2007 初冬 続々 おふくろさま◆たまには外につれて行きませんと退屈でしょうし、見聞を広めてもらわなくてはなりません。「いや、すごい広い店だね」「すごい人だね」「安いんだね」などと言いながら一通り歩きます。「腰が痛くなった」というので一休み。やれやれと視線を遠くに移しながら、ドトール・コーヒーとジャーマンドックをおいしそうに召し上がるのでございます。
◆風呂を勧めますと、「一番最後でいいよ」と、気を使っていますが、順番なんかいいのです。身の空いている人から入りましょうよ。こうして、8時ごろに床に就くように過ごしております。そうそう、狭い我が家ですから、おふくろ様に私の部屋とベットが取り上げられてしまいました。もちろん、好天の日はふとんは必ず干してあげています。
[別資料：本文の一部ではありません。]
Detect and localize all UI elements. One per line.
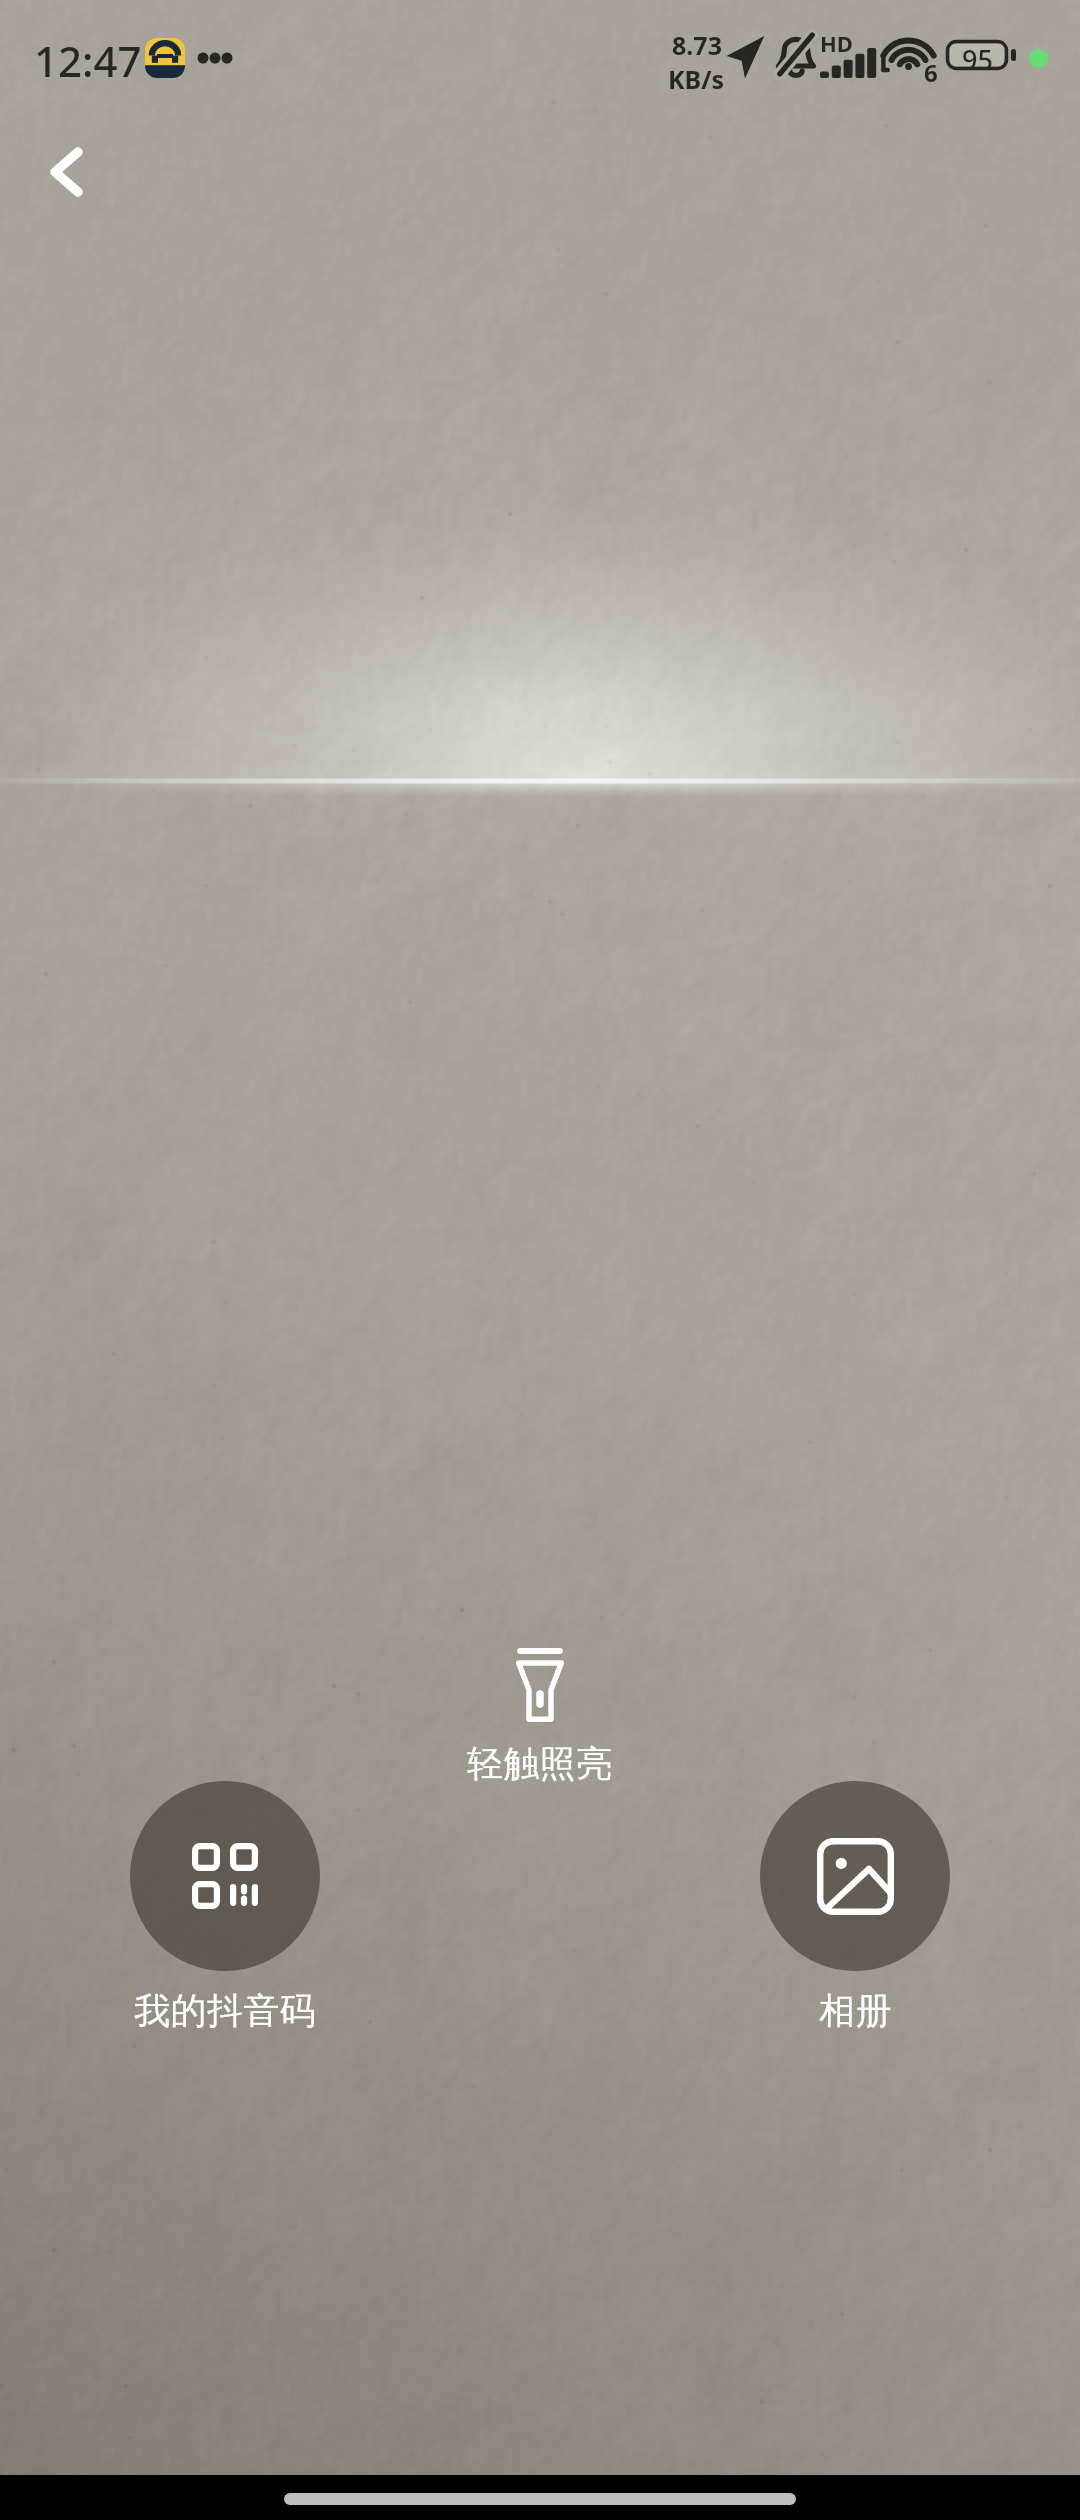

◆家族の名前を一覧表にしてあげました。孫の名前はしっかり覚えているのです。よく顔をだすひ孫の名前も覚えました。トラねこの「チャチャ」は「トラちゃん」と呼んでいましたがやっと「チャチャ」と呼べるようになりました。娘たちの連合いの職業もインプットしたようです。
◆さて、どのような感想をお持ちなのか分かりませんが、やっぱり故郷が恋しいのでしょう、寂しそうな表情は消えません。ときどき、泣いているのかも知れませんね。長いこと一人で生活させてしまいましたから、感情の表現など、私には物悲しく感じられる場面もありますがいたしかたがありません。少しずつ、豊かになってもらえるようこちらが努めるしかありません。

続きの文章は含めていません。